Il terremoto del 6 aprile 2009 non li ha fermati: la sede storica in centro è inagibile, ma appena qualche mese dopo il British Institute è tornato di nuovo operativo lungo la Ss 80, sopra il supermercato Pam.

E ai corsi, da qualche anno, sono affiancate anche attività estive per i più piccoli: “mens sana in corpore sano, è importantissimo studiare, ma anche fare movimento – spiega Bonanno – per questo abbiamo pensato a una Summer school. I ragazzi possono scegliere tra una settimana in montagna o al mare dove, allo studio dell’inglese, viene abbinata l’attività fisica praticando tanti sport”.

In quarant'anni di insegnamento di studenti il prof ne ha visti davvero tanti e con un certo orgoglio ricorda qualcuno che di strada ne ha fatta. “Oggi incontro a scuola – racconta con orgoglio – i figli dei miei alunni di allora, tanti mi salutano quando mi incontrano, con qualcuno ho rapporti telefonici, la passione per le lingue ha portato per esempio, un mio alunno del liceo, Stefano Evangelista, ad approdare ad Oxford, dove insegna letteratura vittoriana”.

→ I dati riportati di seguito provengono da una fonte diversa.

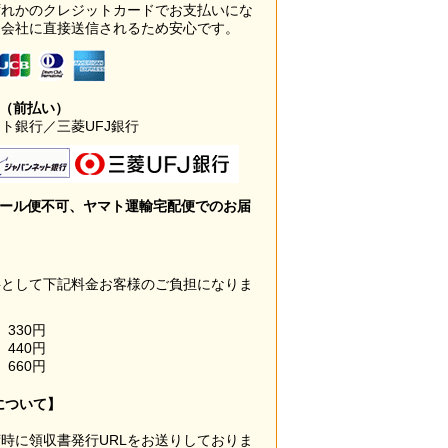
ずれかのクレジットカードでお支払いにな
ド会社に直接送信されるため安心です。
み（前払い）
ト銀行／三菱UFJ銀行
メール便不可、ヤマト運輸宅配便でのお届
料として下記料金お客様のご負担になりま
330円
440円
660円
について】
時に領収書発行URLをお送りしておりま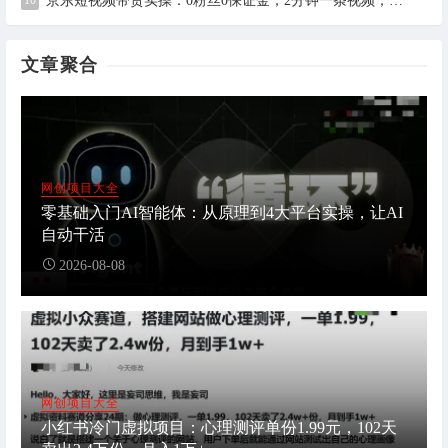
京东短视频带货实操：0粉丝0保证金，2分钟一条视频，新手日赚1千+
文章聚合
网创项目大全
零基础入门AI智能体：从原理到4大平台实操，让AI
自动干活
2026-08-08
网创项目大全
小红书冷门虚拟项目：心理测评单份1.99元，102天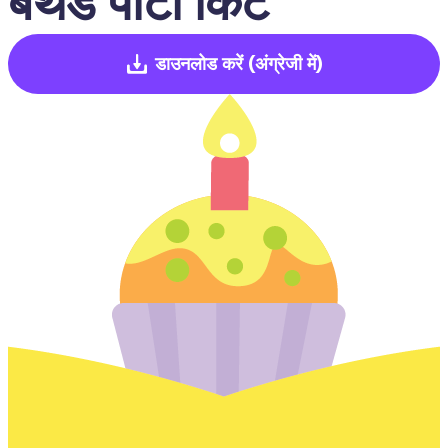
बर्थडे पार्टी किट
डाउनलोड करें
(अंग्रेजी में)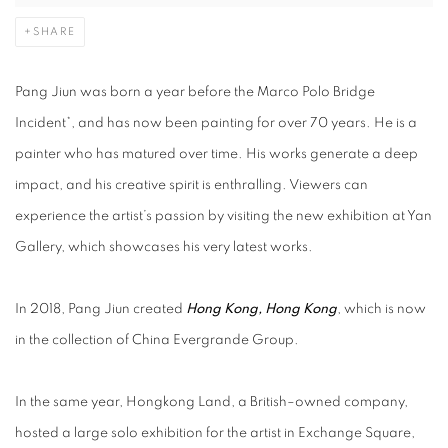
SHARE
Pang Jiun was born a year before the Marco Polo Bridge
Incident*, and has now been painting for over 70 years. He is a
painter who has matured over time. His works generate a deep
impact, and his creative spirit is enthralling. Viewers can
experience the artist’s passion by visiting the new exhibition at Yan
Gallery, which showcases his very latest works.
In 2018, Pang Jiun created
Hong Kong, Hong Kong
, which is now
in the collection of China Evergrande Group.
In the same year, Hongkong Land, a British–owned company,
hosted a large solo exhibition for the artist in Exchange Square,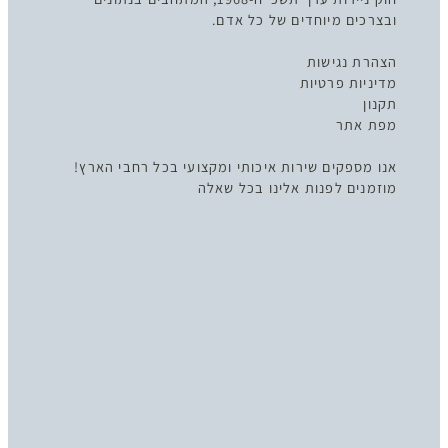
ובצרכים מיוחדים של כל אדם.
הצהרת נגישות
מדיניות פרטיות
תקנון
מפת אתר
אנו מספקים שירות איכותי ומקצועי בכל רחבי הארץ!
מוזמנים לפנות אלינו בכל שאלה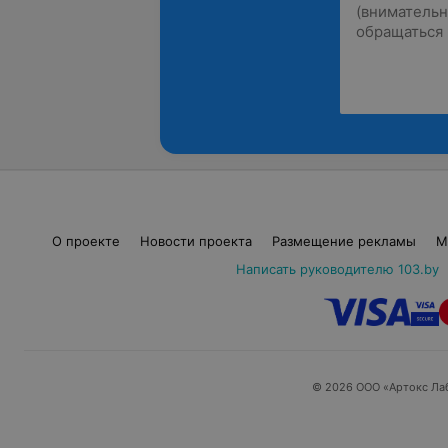
О проекте
Новости проекта
Размещение рекламы
М
Написать руководителю 103.by
© 2026 ООО «Артокс Ла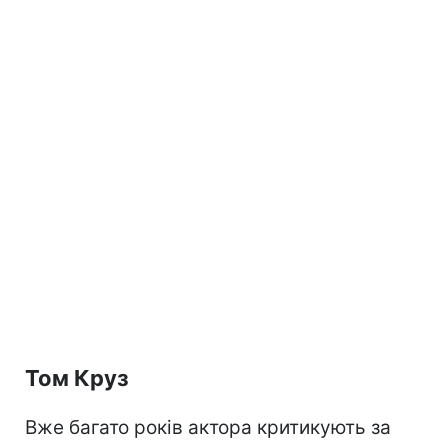
Том Круз
Вже багато років актора критикують за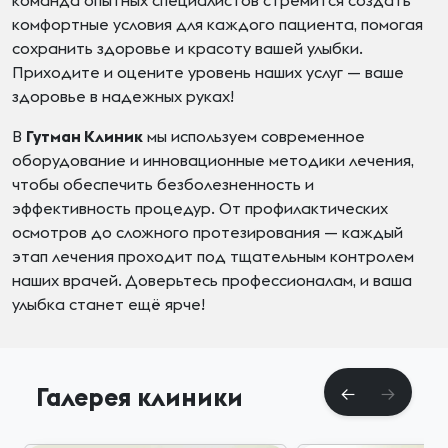
команда опытных специалистов стремится создать
комфортные условия для каждого пациента, помогая
сохранить здоровье и красоту вашей улыбки.
Приходите и оцените уровень наших услуг — ваше
здоровье в надежных руках!
В
Гутман Клиник
мы используем современное
оборудование и инновационные методики лечения,
чтобы обеспечить безболезненность и
эффективность процедур. От профилактических
осмотров до сложного протезирования — каждый
этап лечения проходит под тщательным контролем
наших врачей. Доверьтесь профессионалам, и ваша
улыбка станет ещё ярче!
Галерея клиники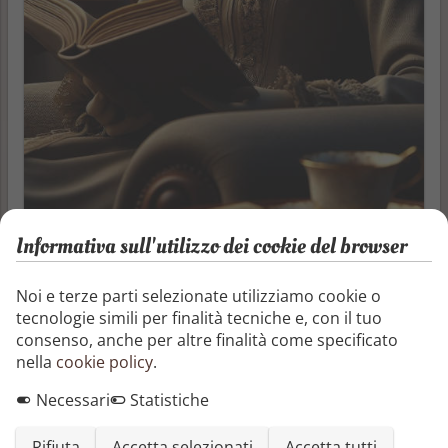
Informativa sull'utilizzo dei cookie del browser
Noi e terze parti selezionate utilizziamo cookie o
Autore
tecnologie simili per finalità tecniche e, con il tuo
Monia Gini
consenso, anche per altre finalità come specificato
Pubblicazione
nella
cookie policy
.
05/11/2023
Necessari
Statistiche
Il Terzo libro della serie MISCELLANEA: di tutto un
Rifiuta
Accetta selezionati
Accetta tutti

Quando lui ha iniziato a insegnare, nel 1971, l’inglese era una materia tenuta in poca considerazione, al pari dell’educazione fisica e di religione: negli anni a venire, per fortuna, si è compresa l’importanza e sono aumentate le ore di insegnamento.

Bonanno è soddisfatto dell'andamento della sua scuola che, con profitto, ogni anno, registra tante presenze: “Abbiamo tanti iscritti, anche le vacanze studio, cominciate nel 1974 nel Galles come un esperimento, vanno avanti, una leggera contrattura l'abbiamo registrata solo nel 2015, a causa della paura degli attacchi terroristici”.

La definisce un'esperienza formativa in conclusione “per il ragazzo, che per un paio di settimane si stacca dal nido familiare e, con le sue gambe, affronta il mondo, un viaggio in aereo ma soprattutto, parlando un'altra lingua, getta  le basi per un futuro sicuramente migliore”.